New Target Market Retailer trains the bull’s-eye on showrooming



MINNEAPOLIS — As a Target “beauty concierge,” young Chelsea Mathison prowls the cosmetic aisles at the retailer’s Nicollet Mall store, sweetly asking shoppers if they need beauty tips and recommendations.

The pixieish clerk seems an unlikely frontline warrior in the Minneapolis-based retailer’s effort to embrace showrooming — where consumers fiddle with products in stores, only to surf their smartphones to see if they can buy the items cheaper somewhere else. Amping up customer service in key product areas such as beauty is one way Target hopes to address the fast-growing showrooming trend, especially as the crucial holiday shopping season approaches.

Showrooming may be a delightful win for value-oriented shoppers, but it has likely made retail executives gnash their teeth.

Not Casey Carl, however. Last month, Target’s president of multichannel declared in a widely read essay on Target’s website that he loves showrooming. Well, he qualified, as long as Target books the sale.

Devising a strategy to do just that means embracing a “utopian” version of Target where consumers seamlessly access bull’s-eye merchandise in stores, on the Web, through social media and via smartphones, Carl said in a recent interview.

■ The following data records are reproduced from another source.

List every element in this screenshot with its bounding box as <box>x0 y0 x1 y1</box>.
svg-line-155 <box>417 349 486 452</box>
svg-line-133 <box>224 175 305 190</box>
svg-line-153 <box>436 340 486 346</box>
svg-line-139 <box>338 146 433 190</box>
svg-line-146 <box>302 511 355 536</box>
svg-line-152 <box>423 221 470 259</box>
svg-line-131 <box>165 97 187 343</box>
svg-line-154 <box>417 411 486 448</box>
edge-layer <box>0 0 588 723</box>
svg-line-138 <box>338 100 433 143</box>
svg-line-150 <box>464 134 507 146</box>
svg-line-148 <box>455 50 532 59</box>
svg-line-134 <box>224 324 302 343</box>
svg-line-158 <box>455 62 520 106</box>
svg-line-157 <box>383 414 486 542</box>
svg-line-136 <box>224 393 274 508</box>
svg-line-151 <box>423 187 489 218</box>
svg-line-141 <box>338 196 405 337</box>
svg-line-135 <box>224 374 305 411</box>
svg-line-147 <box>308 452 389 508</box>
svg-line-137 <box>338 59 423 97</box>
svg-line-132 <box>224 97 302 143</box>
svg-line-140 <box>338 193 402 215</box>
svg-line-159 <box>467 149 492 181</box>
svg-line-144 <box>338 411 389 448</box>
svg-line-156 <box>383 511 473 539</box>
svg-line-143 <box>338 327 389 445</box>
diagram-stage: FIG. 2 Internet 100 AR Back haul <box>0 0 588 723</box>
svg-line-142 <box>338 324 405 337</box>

He calls it a “multichannel journey where the experience is truly personalized. If we do that, ultimately that’s where we win.”

Amy Koo, senior analyst with Kantar Retail in Boston, said that “obviously, the elephant in the room is Amazon,” the $61 billion online marketplace. “In the last year, there have been a lot of adjustments by Target to counter the Amazon challenge, a lot of initiatives, some of which have not been fruitful, but it’s a good start,” she said.

Koo said there now appears to be a new, open attitude about showrooming. “They’re saying, ‘We know we have to do something.’ “

A study by Deloitte Consulting concluded that too many retailers dismiss mobile applications that may spur showrooming as a way to simply drive revenue to their respective websites. With up to 21 percent of total retail sales expected to be mobile-influenced by 2016, “store-based retailers should consider mobile as a strategic imperative because it affects the entire business,” the report says. “Mobile should be used as a strategic lever to boost sales across the business.”

As the Deloitte study pointedly notes: “It should be a C-suite issue, not a minor topic buried at the bottom of the e-commerce division’s to-do list.”

The way smartphones drive commerce is a big-money issue, too. In the next three years, up to $752 billion in retail sales nationwide are expected to be mobile-influenced, although not all will involve showrooming. It could also involve personalized offers or coupons that flash on one’s smartphone in-store.

And, because smartphone ownership is significantly higher among consumers who are 25 to 34 years old, their use of mobile apps while shopping will deeply inform their buying habits as they mature.

Carl concedes “it’s still very early in this revolution,” and different strategies need to be vetted both in stores and online, all of which are aimed at encouraging showrooming in such a way that benefits Target.

To that end, Target began offering free Wi-Fi in stores last year, and it’s rolling out in-store pickup of online orders to its 1,800 stores (meaning free shipping). There’s also a social media digital savings program called Cartwheel that the company built by partnering with Facebook.

And, beyond the beauty concierge service, which has been instituted in 200 stores, Target is testing a new concept called Baby 360 in the Chicago area aimed at new and expecting mothers, a sweet spot in the retailer’s core demographic.

The company says this group spends 63 percent more time online researching impending purchases. Partnering with Baby Center, the company now offers more parenting-related content, product reviews and recommendations online, and store layouts have been adjusted to better suit their needs.

It’s unclear how these strategies will affect Target’s bottom line; and the company does not break out online or mobile sales.

But Richard Feinberg, a professor of retail management at Purdue University, said the hype surrounding showrooming is a bit overblown. “It captures our attention because it’s so obvious and interesting,” he said.

Consumers may respond in surveys that they showroom “because it is a strong self-image positive bias answer” when, in truth, they don’t showroom. When asked a technology question, they tend to answer affirmatively about showrooming because they want to see themselves as “very hip and high-tech.”

About 50 percent of consumers have a smartphone and of that amount, Feinberg estimates, only 15 percent will use it to research or make a purchase. And only 5 percent of that amount are so-called “exploiters” — those who research while they’re in stores and then purchase.